Il commissario appariva soddisfatto del colloquio, tuttavia si stava prolungando troppo, secondo il suo parere. Il questore parve capirlo.
“Boschi, non la trattengo oltre. Lei è un uomo d'azione, non è abituato a sostare in un ufficio. Da parte mia cercherò di convocarla solo quando strettamente necessario. Le chiedo solo, quando sarà il momento, di inviarmi dei dettagliati rapporti.”
“Non dubiti signor questore, farò del mio meglio.”

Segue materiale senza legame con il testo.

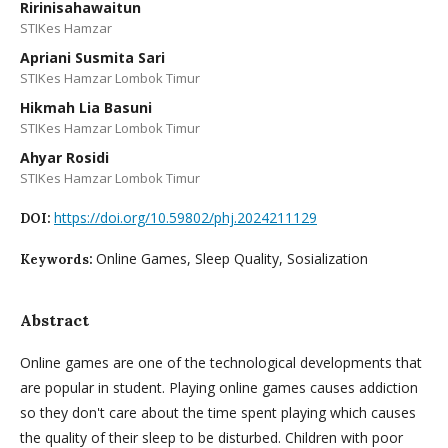
Ririnisahawaitun
STIKes Hamzar
Apriani Susmita Sari
STIKes Hamzar Lombok Timur
Hikmah Lia Basuni
STIKes Hamzar Lombok Timur
Ahyar Rosidi
STIKes Hamzar Lombok Timur
https://doi.org/10.59802/phj.2024211129
DOI:
Online Games, Sleep Quality, Sosialization
Keywords:
Abstract
Online games are one of the technological developments that
are popular in student. Playing online games causes addiction
so they don't care about the time spent playing which causes
the quality of their sleep to be disturbed. Children with poor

Si strinsero la mano, il commissario si avviò alla porta. Ma non aveva fatto che pochi passi, quando si sentì chiamare dal questore:
“Boschi!”
Il commissario tornò precipitosamente sui suoi passi, rientrando in ufficio. Il questore gli fece segno di chiudere la porta. Aveva in mano la scheda.
Mazzotta lo squadrò a lungo, soffermandosi di tanto in tanto sul foglio colmo di dati.

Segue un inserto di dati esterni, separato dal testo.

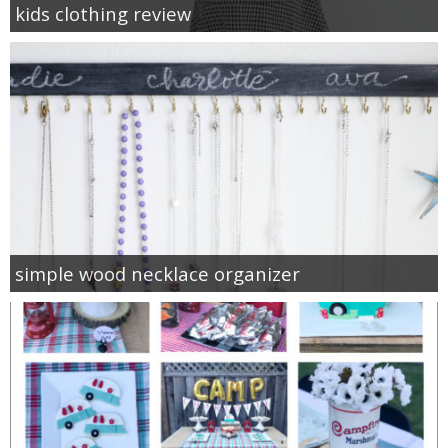
kids clothing review
simple wood necklace organizer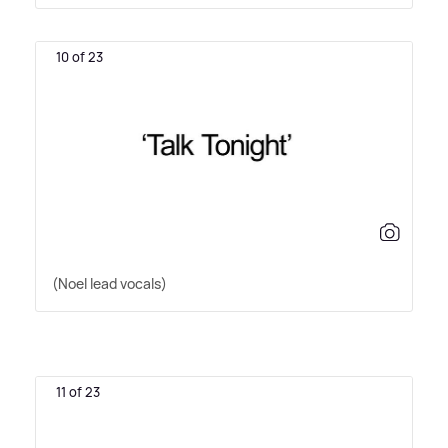
10 of 23
(Noel lead vocals)
11 of 23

“Boschi Mario, Boschi Mario... lei non mi è nuovo, lo sa?”
In effetti anche il commissario aveva avuto la stessa sensazione, ma i dubbi lo avevano frenato. Ora quegli stessi dubbi erano scomparsi ed i due uomini si guardavano silenziosamente, alla ricerca di un particolare, un colore, qualcosa che potesse fornire un indizio a quelle menti concentrate.
Ad un tratto il questore si dette una gran manata sulla fronte:
“Ma certo! Boschi Mario, facoltà di legge di Torino, corso di perfezionamento post-laurea! La sua tesi fu presa a modello, Strategie e movimenti nel territorio urbano ed extraurbano !”
E finalmente il commissario capì. Aveva partecipato ad una serie di seminari di perfezionamento, uno dei quali era stato tenuto proprio dal questore Mazzotta. Boschi vi aveva partecipato in maniera attiva, apportando un utile contributo al dibattito.
“Mi ricordo perfettamente di lei! Sempre con quella mano alzata, sempre a chiedere chiarimenti, a fornire nuove linee di dibattito... quanto tempo è passato!”
Si alzò dalla scrivania ed abbracciò il commissario:
“Non prenda impegni, sabato sera è invitato a cena a casa mia. Sarà bello riparlare di quel periodo e posso approfittarne per conoscerla meglio.”
E così, eccolo servito. Maledizione, ma i suoi superiori non potevano limitarsi a leggere i rapporti, indire una conferenza stampa e chiudere il caso? Ogni volta ringraziamenti, fotografie... e dire che al commissario, in queste occasioni, sarebbe potuta venire la febbre.
Uscì dall'ufficio con aria soddisfatta, nonostante tutto. Il dottor Riti avrebbe voluto sapere l'esito del colloquio, ma il commissario era già per le scale.
E di certo il questore Mazzotta, dopo aver scoperto chi era il commissario Boschi, non avrebbe detto nulla a quell'ometto curioso.